El acercamiento a Rusia no sólo conviene por su potencial energético. Rusia, guste más o menos, es como nuestro “hinterland” frente a las constantes embestidas ulteriores. Por eso mismo, ¿no sería más lógico que Europa se acercara a Rusia, con quien de verdad le unen tantos intereses, en vez de impulsar constantemente a Turquía y el Magreb?

Creo que el gran Álvaro D´Ors tenía razón en su apreciación sobre el cristianismo ruso (Que expuso en “La violencia y el orden”). Por historia, por cultura, y por cómo funciona este energúmeno mundo globalizado, cooperar con una Rusia sedienta de justicia que rescató su bandera y su escudo al final del siglo XX hubiera sido lo más lógico y justo. En cambio, ahí tenemos a la Unión Europea regocijada para que entre Turquía con el vigilante aplauso angloamericano.

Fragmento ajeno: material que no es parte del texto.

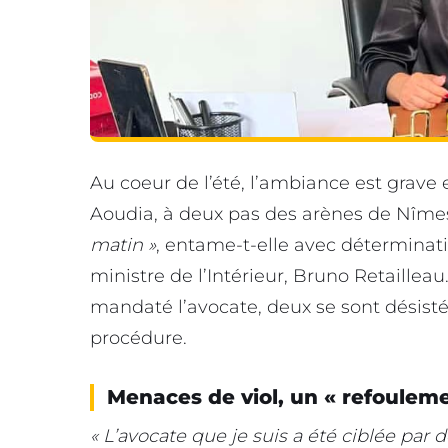
Au coeur de l’été, l’ambiance est grave 
Aoudia, à deux pas des arènes de Nîme
matin »
, entame-t-elle avec déterminati
ministre de l’Intérieur, Bruno Retailleau.
mandaté l’avocate, deux se sont désisté
procédure.
Menaces de viol, un « refouleme
« L’avocate que je suis a été ciblée par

Y sí, Rusia es un país con unos problemas tremendos. Ha pasado del comunismo al consumismo, de la atrocidad totalitaria al dinero como sea. La desafiante sombra china sobrevuela por una vasta y poco poblada frontera encumbrada en Siberia, como advertía Solzhenitsyn. Las mafiosas oligarquías están reventando a un pueblo hambriento y humillado que se ha llevado las peores desgracias revolucionarias. ¿Y ahora queremos que sean sumisos burgueses? Parece ser que el mundo es más complejo.

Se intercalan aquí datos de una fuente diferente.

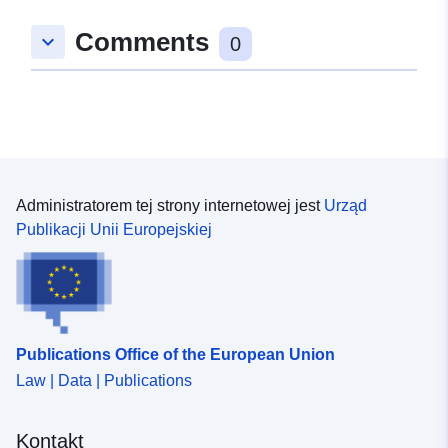
48.8969997 ], [ 9.0961725,
Comments
keyboard_arrow_down
48.8962967 ], [ 9.0955107,
0
48.8962967 ], [ 9.0955107,
48.8969997 ] ]
Typ:
Polygon
Zasoby
przestrzenne:
Administratorem tej strony internetowej jest
Urząd
Publikacji Unii Europejskiej
uriRef:
http://data.europa.eu/88u/dataset/
2524-4cf4-a186-8bdb599092a1
Publications Office of the European Union
Law | Data | Publications
Kontakt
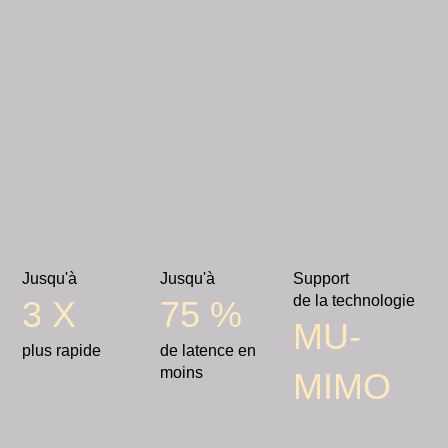
Jusqu'à
Jusqu'à
Support
de la technologie
3 X
75 %
MU-
plus rapide
de latence en
moins
MIMO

Con todo, en el Cáucaso advirtió a los Estados Unidos que hasta ahí llegaron. Por mucho menos se ha invadido Irak. Y ya vemos los resultados, como los veremos en todo el mundo árabe. Y ahora, como última patraña de Zapatero, nos metemos de lleno en un escudo antimisiles patrocinado por la alocada y delicuescente política norteamericana, con el objetivo de aislar a Rusia, de intentar intimidarla, queriendo cerrarle el paso en su continente natural. Eso después de la infame jugada con el terrorismo comunista/separatista para escarnio de las muchas víctimas, de ser la avanzadilla de Turquía en Europa; después del entreguismo y el compadreo con los alahuitas y de actuar de valedor diplomático de toda la pandilla castro-chavista. Y después de dejar un país arruinado política y económicamente para mucho tiempo.

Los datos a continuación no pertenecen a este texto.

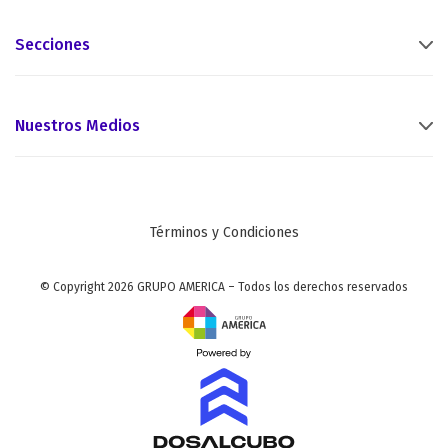
Secciones
Nuestros Medios
Términos y Condiciones
© Copyright 2026 GRUPO AMERICA – Todos los derechos reservados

Es difícil ser más nocivo y traidor, claro que sin oposición, cualquiera. Ahora bien: En contra de los tópicos de la progresía, Zapatero es el ¿gobernante? español que más servil ha sido para con los dictados de Washington, todavía más que Aznar. Ay Europa… Europa que no es presente ni futuro y desprecia su pasado, ha perdido muchos trenes. Y acaso el último tren pasaba por Moscú. A lo mejor ese tren viene algún día arrollando, mientras temblamos por cobardía, desidia y ceguera.